Thank you for making this package, it is really helpful.

I was wondering whether a specific stop time can be selected for individual files? In the tutorials it looks like stop times are selected with the 'period' keyword, although this does not allow you to select a specific stop time. I see this can be done with the start/stop time logs but I only have a small number of files so do not think this is necessary.

Another unrelated question about future features of the package. I think calculating M10/L5 variables with dynamic time parameters (e.g. M1, M30_mins_, L1) would be a helpful addition. These parameters are useful for measuring different patterns of physical activity across 24 hours, whereas the traditional M10/L5 are quite broad. Here's a paper discussing the benefits of this approach - https://sportsmedicine-open.springeropen.com/articles/10.1186/s40798-019-0225-9.

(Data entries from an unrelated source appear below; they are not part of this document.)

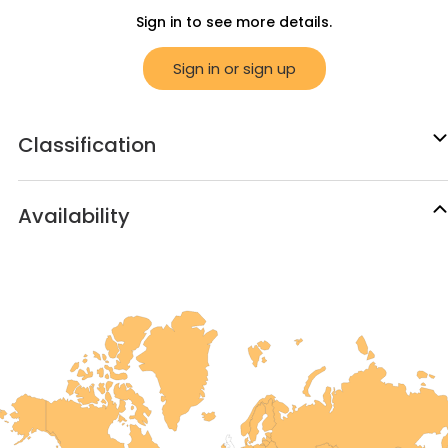
Sign in to see more details.
Sign in or sign up
Classification
Availability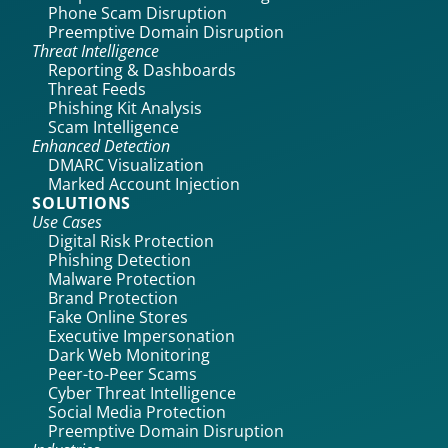
Phone Scam Disruption
Preemptive Domain Disruption
Threat Intelligence
Reporting & Dashboards
Threat Feeds
Phishing Kit Analysis
Scam Intelligence
Enhanced Detection
DMARC Visualization
Marked Account Injection
SOLUTIONS
Use Cases
Digital Risk Protection
Phishing Detection
Malware Protection
Brand Protection
Fake Online Stores
Executive Impersonation
Dark Web Monitoring
Peer-to-Peer Scams
Cyber Threat Intelligence
Social Media Protection
Preemptive Domain Disruption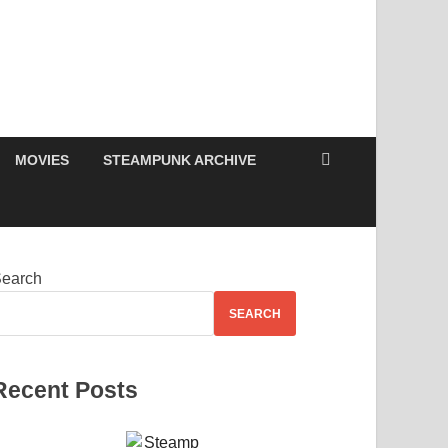
MOVIES
STEAMPUNK ARCHIVE
earch
SEARCH
Recent Posts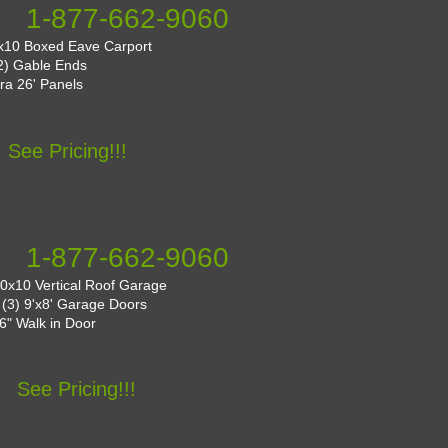
1-877-662-9060
x10 Boxed Eave Carport
(2) Gable Ends
tra 26' Panels
See Pricing!!!
1-877-662-9060
0x10 Vertical Roof Garage
: (3) 9'x8' Garage Doors
36" Walk in Door
See Pricing!!!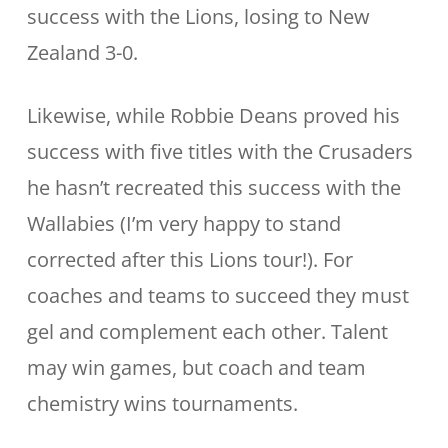
success with the Lions, losing to New
Zealand 3-0.
Likewise, while Robbie Deans proved his
success with five titles with the Crusaders
he hasn’t recreated this success with the
Wallabies (I’m very happy to stand
corrected after this Lions tour!). For
coaches and teams to succeed they must
gel and complement each other. Talent
may win games, but coach and team
chemistry wins tournaments.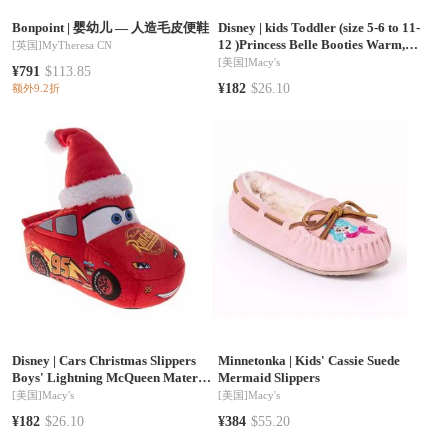
Bonpoint
|
婴幼儿 — 人造毛皮便鞋
Disney
|
kids Toddler (size 5-6 to 11-
12 )Princess Belle Booties Warm,
[英国]
MyTheresa CN
Fluffy, House Slippers
[美国]
Macy's
¥791
$113.85
¥182
$26.10
额外9.2折
Disney
|
Cars Christmas Slippers
Minnetonka
|
Kids' Cassie Suede
Boys' Lightning McQueen Mater
Mermaid Slippers
Cozy Warm Holiday Theme Soft
[美国]
Macy's
[美国]
Macy's
Plush (Toddler Sizes 5-10/ Little Kid
¥182
$26.10
¥384
$55.20
Sizes 11-1)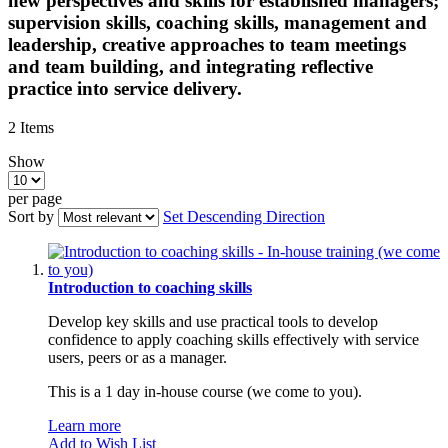
new perspectives and skills for established managers;
supervision skills, coaching skills, management and
leadership, creative approaches to team meetings
and team building, and integrating reflective
practice into service delivery.
2
Items
Show
per page
Sort by
Set Descending Direction
Introduction to coaching skills
Develop key skills and use practical tools to develop
confidence to apply coaching skills effectively with service
users, peers or as a manager.
This is a 1 day in-house course (we come to you).
Learn more
Add to Wish List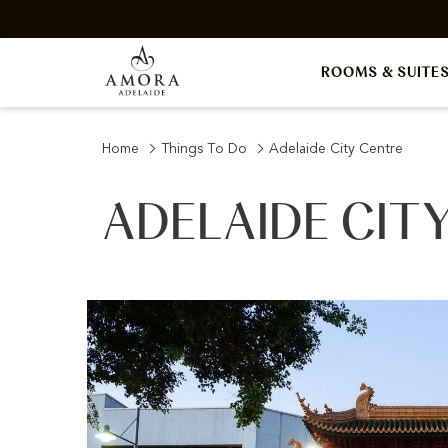
ROOMS & SUITE
Home
Things To Do
Adelaide City Centre
ADELAIDE CIT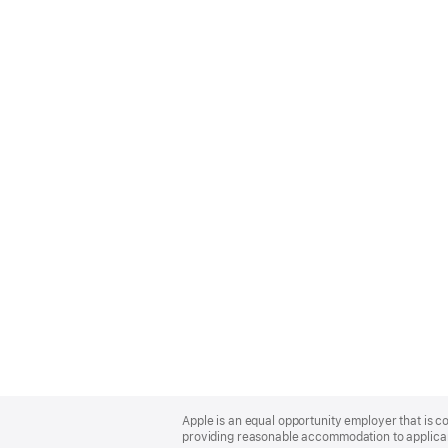
Apple
Footer
Apple is an equal opportunity employer that is co
providing reasonable accommodation to applicant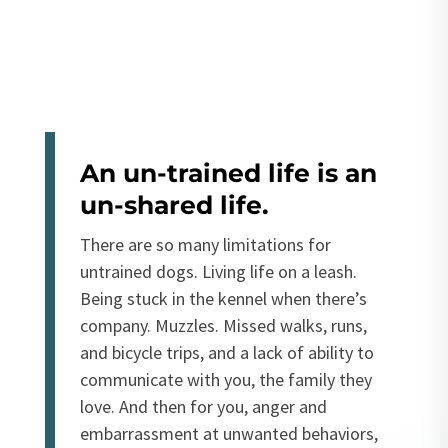
An un-trained life is an
un-shared life.
There are so many limitations for
untrained dogs. Living life on a leash.
Being stuck in the kennel when there’s
company. Muzzles. Missed walks, runs,
and bicycle trips, and a lack of ability to
communicate with you, the family they
love. And then for you, anger and
embarrassment at unwanted behaviors,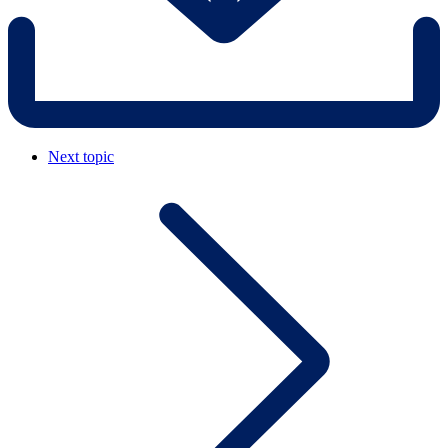
Next topic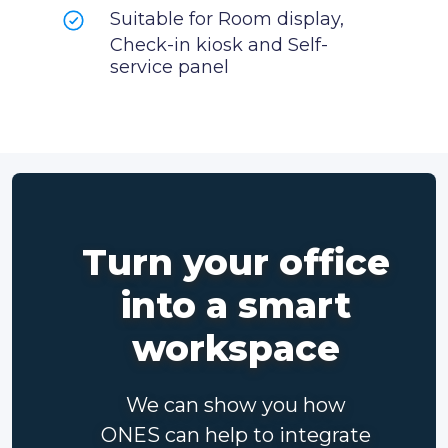
Suitable for Room display,
Check-in kiosk and Self-
service panel
Turn your office
into a smart
workspace
We can show you how
ONES can help to integrate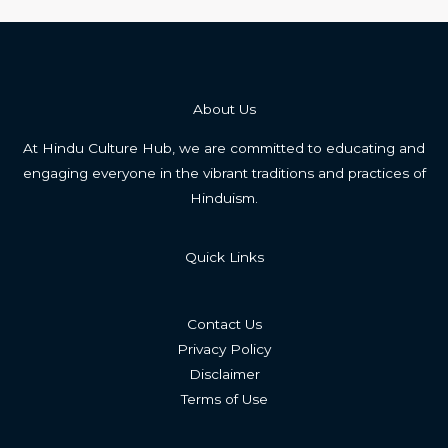
About Us
At Hindu Culture Hub, we are committed to educating and
engaging everyone in the vibrant traditions and practices of
Hinduism.
Quick Links
Contact Us
Privacy Policy
Disclaimer
Terms of Use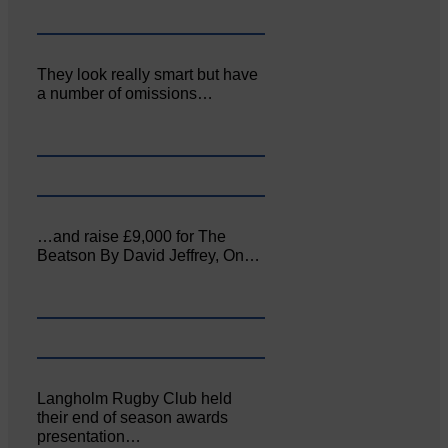
They look really smart but have
a number of omissions…
…and raise £9,000 for The
Beatson By David Jeffrey, On…
Langholm Rugby Club held
their end of season awards
presentation…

Let me know what you think.

Thanks,
Rory

This study also shows the dynamic M variables in action - https://pubmed.ncbi.nlm.nih.gov/31288983/

Dear @roryos1

Thank you for the feedback. Always appreciated.

Indeed, there is no way to specify the stop time directly (I don't recall why I did not include that possibility from the start...). However, if you know your start time, then it becomes easy to specify a stop time as period=stop-start.
However, I'll include that possibility in the list of changes for next minor release.

A side remark: having a start/stop file is really handy and can be shared along with the data. It is also easier to maintain, modify and store centrally and give access to others working on the same data for example. So I strongly encourage people to use it.

Concerning the MX variables, if I understand correctly what I have read in the reference you provide (and the ref therein, Rowlands et al., 2019), these variables are slightly different from the traditional L5/M10.

L5/M10: average activity counts (or equivalently the average hourly mouvement duration, for binarised data) for the uninterrupted least/most active 5h/10h-period (https://journals.sagepub.com/doi/pdf/10.1177/074873049701200206)

MXacc: magnitude of acceleration above which X most active minutes are accumulated. But if I understand correctly, there is no continuity requirement about these most active minutes.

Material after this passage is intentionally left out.